Human skin bacteria have cancer-fighting powers
The microbes make a compound that disrupts DNA formation in tumor cells
Certain skin-dwelling microbes may be anticancer superheroes, reining in uncontrolled cell growth. This surprise discovery could one day lead to drugs that treat or maybe even prevent skin cancer.
The bacteria’s secret weapon is a chemical compound that stops DNA formation in its tracks. Mice slathered with one strain of Staphylococcus epidermidis that makes the compound developed fewer tumors after exposure to damaging ultraviolet radiation compared with those treated with a strain lacking the compound, researchers report online February 28 in Science Advances.
The findings highlight “the potential of the microbiome to influence human disease,” says Lindsay Kalan, a biochemist at the University of Wisconsin–Madison.
Staphylococcal species are the most numerous of the many bacteria that normally live on human skin. Richard Gallo and his colleagues were investigating the antimicrobial powers of these bacteria when the team discovered a strain of S. epidermidis that made a compound — 6-N-hydroxyaminopurine, or 6-HAP for short — that looked a lot like one of the building blocks of DNA. “Because of that structure, we wondered if it interfered with DNA synthesis,” says Gallo, a physician scientist at the University of California, San Diego. In a test tube experiment, 6-HAP blocked the enzyme that builds DNA chains and prevented the chains from growing.
Skin deep
Mice treated with a strain of S. epidermidis that does not make the compound 6-HAP and then exposed to ultraviolet rays developed UV-induced tumors (left). The skin of mice who got a strain with the compound remained largely normal (right).
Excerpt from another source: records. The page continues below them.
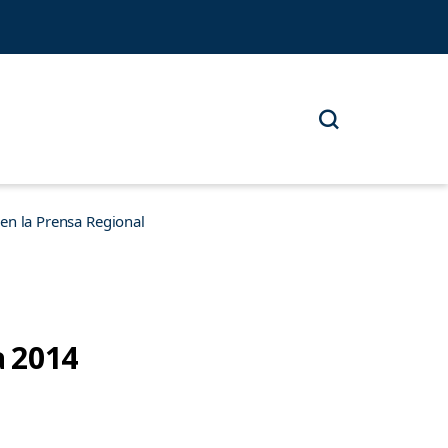
n la Prensa Regional
a 2014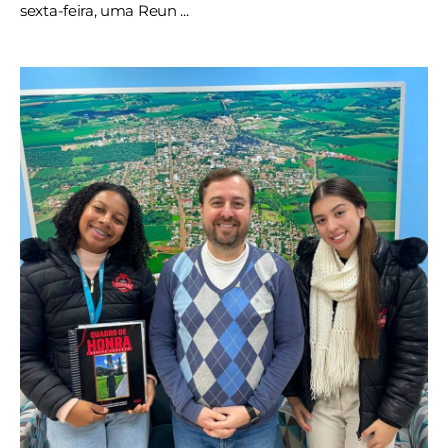
sexta-feira, uma Reun ...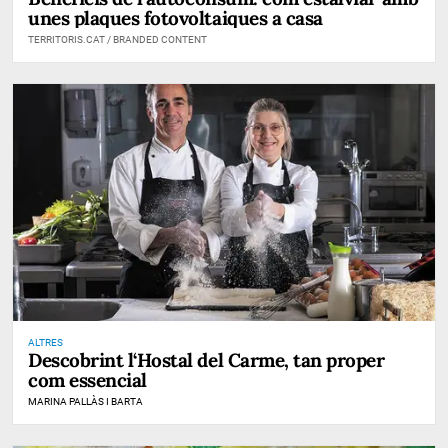
unes plaques fotovoltaiques a casa
TERRITORIS.CAT / BRANDED CONTENT
ALTRES
Descobrint l‘Hostal del Carme, tan proper
com essencial
MARINA PALLÀS I BARTA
Cancer cells have runaway growth, so the researchers thought the compound might inhibit those cells. Sure enough, 6-HAP stopped DNA formation in different tumor cells grown in the lab. But the compound was not able to do so in normal skin cells. Certain enzymes in normal skin cells deactivated 6-HAP, the researchers found, and the tumor cells tested appeared to lack those enzymes.
Gallo and colleagues found that the compound had an effect both when injected and when applied topically. Among mice injected with skin cancer cells, some received a shot of 6-HAP while others got a dummy shot. Tumors grew in all the mice, but the tumors in mice given the compound were about half the size of those in mice without the compound.
The researchers then spread S. epidermidis on the backs of hairless mice subjected to UV rays. Some mice got a strain that makes 6-HAP; others got a strain that does not. After 12 weeks of being exposed periodically to UV rays, the first group of mice developed only one tumor each, while mice in the second group were saddled with four to six tumors.
S. epidermidis strains might have gained the ability to stop DNA synthesis to prevent other bacteria from growing, Gallo says. In that way, the bacteria protect their homestead from other invading pathogens. “Perhaps we evolved to provide a safe haven for these organisms because they also benefit us when they’re doing this.” The researchers did a small study of existing genetic data from the human skin microbiome and estimate that 20 percent of the human population have S. epidermidis strains that make 6-HAP on their skin, Gallo says.
More work needs to be done to understand how S. epidermidis makes 6-HAP and how much of the compound is on the skin, Kalan says. “It is important to understand how the microbiome interacts with its human host before we can begin to manipulate it for disease treatment.” One approach could be to develop probiotics for the skin — adding helpful bacteria to ward off infection or maybe even prevent cancer, she says.
Along with skin cancer cells, 6-HAP was also able to block DNA synthesis in lymphoma cells, cancerous immune system cells. It’s too early to say, but there is potential for this secret weapon to slay more than one villain.